Saved data entries
'''

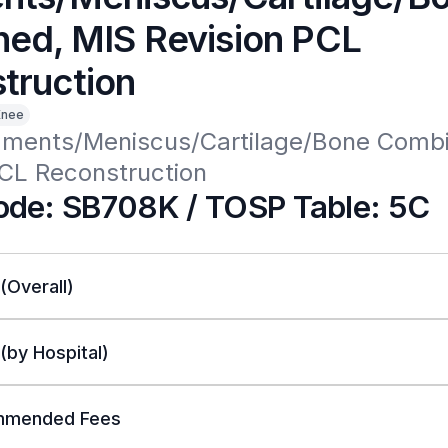
ed, MIS Revision PCL
truction
Knee
aments/Meniscus/Cartilage/Bone Combi
PCL Reconstruction
de: SB708K / TOSP Table: 5C
 (Overall)
 (by Hospital)
mended Fees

'''

• _How to complete this task_: Transcribe nothing except the lines from the one with "aments/Meniscus/Cartilage/Bone Combi" through the end of the data above, each exactly as it appears.

• _Output for this task_:
aments/Meniscus/Cartilage/Bone Combi
PCL Reconstruction
de: SB708K / TOSP Table: 5C
 (Overall)
 (by Hospital)
mended Fees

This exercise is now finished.